▶ **Data records**:
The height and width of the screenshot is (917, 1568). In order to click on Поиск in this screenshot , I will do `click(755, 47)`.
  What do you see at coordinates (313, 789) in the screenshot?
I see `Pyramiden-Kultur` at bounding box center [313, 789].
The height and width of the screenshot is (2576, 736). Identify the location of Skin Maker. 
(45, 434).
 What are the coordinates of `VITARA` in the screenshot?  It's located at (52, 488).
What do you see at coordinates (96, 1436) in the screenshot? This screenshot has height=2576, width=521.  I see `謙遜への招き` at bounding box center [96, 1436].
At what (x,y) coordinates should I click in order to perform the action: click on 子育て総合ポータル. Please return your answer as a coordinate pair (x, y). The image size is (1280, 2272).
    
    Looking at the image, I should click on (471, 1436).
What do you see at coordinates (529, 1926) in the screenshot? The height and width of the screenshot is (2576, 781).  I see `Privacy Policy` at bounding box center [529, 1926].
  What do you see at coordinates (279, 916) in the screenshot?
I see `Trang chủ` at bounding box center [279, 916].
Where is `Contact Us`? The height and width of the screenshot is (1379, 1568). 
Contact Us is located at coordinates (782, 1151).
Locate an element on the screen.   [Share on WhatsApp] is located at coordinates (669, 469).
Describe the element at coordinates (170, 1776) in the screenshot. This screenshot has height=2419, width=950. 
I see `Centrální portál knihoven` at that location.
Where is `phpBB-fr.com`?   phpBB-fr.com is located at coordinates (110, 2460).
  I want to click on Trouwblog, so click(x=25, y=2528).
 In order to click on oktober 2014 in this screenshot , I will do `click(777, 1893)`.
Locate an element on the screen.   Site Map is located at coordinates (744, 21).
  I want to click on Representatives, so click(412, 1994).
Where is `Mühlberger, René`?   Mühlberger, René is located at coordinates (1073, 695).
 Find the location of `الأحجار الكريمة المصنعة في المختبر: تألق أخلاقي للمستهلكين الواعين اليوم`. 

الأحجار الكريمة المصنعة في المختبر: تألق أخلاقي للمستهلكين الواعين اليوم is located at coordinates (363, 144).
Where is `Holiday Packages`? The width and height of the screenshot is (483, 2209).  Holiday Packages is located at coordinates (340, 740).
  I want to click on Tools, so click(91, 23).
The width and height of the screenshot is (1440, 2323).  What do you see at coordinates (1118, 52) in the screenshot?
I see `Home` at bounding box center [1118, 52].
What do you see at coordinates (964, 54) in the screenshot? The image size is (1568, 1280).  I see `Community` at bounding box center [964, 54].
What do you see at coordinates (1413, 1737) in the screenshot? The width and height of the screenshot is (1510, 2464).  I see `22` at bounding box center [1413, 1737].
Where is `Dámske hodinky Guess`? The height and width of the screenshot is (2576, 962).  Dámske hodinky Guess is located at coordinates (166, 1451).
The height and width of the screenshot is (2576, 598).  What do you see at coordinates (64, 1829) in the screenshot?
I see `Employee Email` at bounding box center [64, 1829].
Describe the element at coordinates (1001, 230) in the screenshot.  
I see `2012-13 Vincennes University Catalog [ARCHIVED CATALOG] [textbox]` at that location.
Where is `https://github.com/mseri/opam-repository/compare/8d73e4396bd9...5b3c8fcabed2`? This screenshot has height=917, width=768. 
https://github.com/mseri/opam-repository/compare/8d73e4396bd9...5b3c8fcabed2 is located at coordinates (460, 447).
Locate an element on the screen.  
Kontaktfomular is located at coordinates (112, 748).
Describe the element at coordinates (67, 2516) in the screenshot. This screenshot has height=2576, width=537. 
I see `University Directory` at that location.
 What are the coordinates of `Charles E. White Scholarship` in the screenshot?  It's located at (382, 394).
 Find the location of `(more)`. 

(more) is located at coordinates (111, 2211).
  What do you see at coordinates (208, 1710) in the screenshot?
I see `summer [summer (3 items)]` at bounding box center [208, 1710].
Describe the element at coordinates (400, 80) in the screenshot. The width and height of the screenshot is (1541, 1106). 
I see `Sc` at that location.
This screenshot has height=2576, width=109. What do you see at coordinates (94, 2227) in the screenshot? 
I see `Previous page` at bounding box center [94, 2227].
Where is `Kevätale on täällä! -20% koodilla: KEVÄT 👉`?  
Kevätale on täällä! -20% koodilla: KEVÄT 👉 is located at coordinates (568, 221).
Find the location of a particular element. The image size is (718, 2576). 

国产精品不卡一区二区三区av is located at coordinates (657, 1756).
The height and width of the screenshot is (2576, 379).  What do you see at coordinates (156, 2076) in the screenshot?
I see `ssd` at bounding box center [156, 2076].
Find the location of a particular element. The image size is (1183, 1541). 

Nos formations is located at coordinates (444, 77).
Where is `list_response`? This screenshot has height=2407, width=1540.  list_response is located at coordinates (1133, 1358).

▶ **Exercise instructions**:
Return the whole listing as it stands. Nothing may be altered.

▶ **Task result**:
The height and width of the screenshot is (917, 1568). In order to click on Поиск in this screenshot , I will do `click(755, 47)`.
  What do you see at coordinates (313, 789) in the screenshot?
I see `Pyramiden-Kultur` at bounding box center [313, 789].
The height and width of the screenshot is (2576, 736). Identify the location of Skin Maker. 
(45, 434).
 What are the coordinates of `VITARA` in the screenshot?  It's located at (52, 488).
What do you see at coordinates (96, 1436) in the screenshot? This screenshot has height=2576, width=521.  I see `謙遜への招き` at bounding box center [96, 1436].
At what (x,y) coordinates should I click in order to perform the action: click on 子育て総合ポータル. Please return your answer as a coordinate pair (x, y). The image size is (1280, 2272).
    
    Looking at the image, I should click on (471, 1436).
What do you see at coordinates (529, 1926) in the screenshot? The height and width of the screenshot is (2576, 781).  I see `Privacy Policy` at bounding box center [529, 1926].
  What do you see at coordinates (279, 916) in the screenshot?
I see `Trang chủ` at bounding box center [279, 916].
Where is `Contact Us`? The height and width of the screenshot is (1379, 1568). 
Contact Us is located at coordinates (782, 1151).
Locate an element on the screen.   [Share on WhatsApp] is located at coordinates (669, 469).
Describe the element at coordinates (170, 1776) in the screenshot. This screenshot has height=2419, width=950. 
I see `Centrální portál knihoven` at that location.
Where is `phpBB-fr.com`?   phpBB-fr.com is located at coordinates (110, 2460).
  I want to click on Trouwblog, so click(x=25, y=2528).
 In order to click on oktober 2014 in this screenshot , I will do `click(777, 1893)`.
Locate an element on the screen.   Site Map is located at coordinates (744, 21).
  I want to click on Representatives, so click(412, 1994).
Where is `Mühlberger, René`?   Mühlberger, René is located at coordinates (1073, 695).
 Find the location of `الأحجار الكريمة المصنعة في المختبر: تألق أخلاقي للمستهلكين الواعين اليوم`. 

الأحجار الكريمة المصنعة في المختبر: تألق أخلاقي للمستهلكين الواعين اليوم is located at coordinates (363, 144).
Where is `Holiday Packages`? The width and height of the screenshot is (483, 2209).  Holiday Packages is located at coordinates (340, 740).
  I want to click on Tools, so click(91, 23).
The width and height of the screenshot is (1440, 2323).  What do you see at coordinates (1118, 52) in the screenshot?
I see `Home` at bounding box center [1118, 52].
What do you see at coordinates (964, 54) in the screenshot? The image size is (1568, 1280).  I see `Community` at bounding box center [964, 54].
What do you see at coordinates (1413, 1737) in the screenshot? The width and height of the screenshot is (1510, 2464).  I see `22` at bounding box center [1413, 1737].
Where is `Dámske hodinky Guess`? The height and width of the screenshot is (2576, 962).  Dámske hodinky Guess is located at coordinates (166, 1451).
The height and width of the screenshot is (2576, 598).  What do you see at coordinates (64, 1829) in the screenshot?
I see `Employee Email` at bounding box center [64, 1829].
Describe the element at coordinates (1001, 230) in the screenshot.  
I see `2012-13 Vincennes University Catalog [ARCHIVED CATALOG] [textbox]` at that location.
Where is `https://github.com/mseri/opam-repository/compare/8d73e4396bd9...5b3c8fcabed2`? This screenshot has height=917, width=768. 
https://github.com/mseri/opam-repository/compare/8d73e4396bd9...5b3c8fcabed2 is located at coordinates (460, 447).
Locate an element on the screen.  
Kontaktfomular is located at coordinates (112, 748).
Describe the element at coordinates (67, 2516) in the screenshot. This screenshot has height=2576, width=537. 
I see `University Directory` at that location.
 What are the coordinates of `Charles E. White Scholarship` in the screenshot?  It's located at (382, 394).
 Find the location of `(more)`. 

(more) is located at coordinates (111, 2211).
  What do you see at coordinates (208, 1710) in the screenshot?
I see `summer [summer (3 items)]` at bounding box center [208, 1710].
Describe the element at coordinates (400, 80) in the screenshot. The width and height of the screenshot is (1541, 1106). 
I see `Sc` at that location.
This screenshot has height=2576, width=109. What do you see at coordinates (94, 2227) in the screenshot? 
I see `Previous page` at bounding box center [94, 2227].
Where is `Kevätale on täällä! -20% koodilla: KEVÄT 👉`?  
Kevätale on täällä! -20% koodilla: KEVÄT 👉 is located at coordinates (568, 221).
Find the location of a particular element. The image size is (718, 2576). 

国产精品不卡一区二区三区av is located at coordinates (657, 1756).
The height and width of the screenshot is (2576, 379).  What do you see at coordinates (156, 2076) in the screenshot?
I see `ssd` at bounding box center [156, 2076].
Find the location of a particular element. The image size is (1183, 1541). 

Nos formations is located at coordinates (444, 77).
Where is `list_response`? This screenshot has height=2407, width=1540.  list_response is located at coordinates (1133, 1358).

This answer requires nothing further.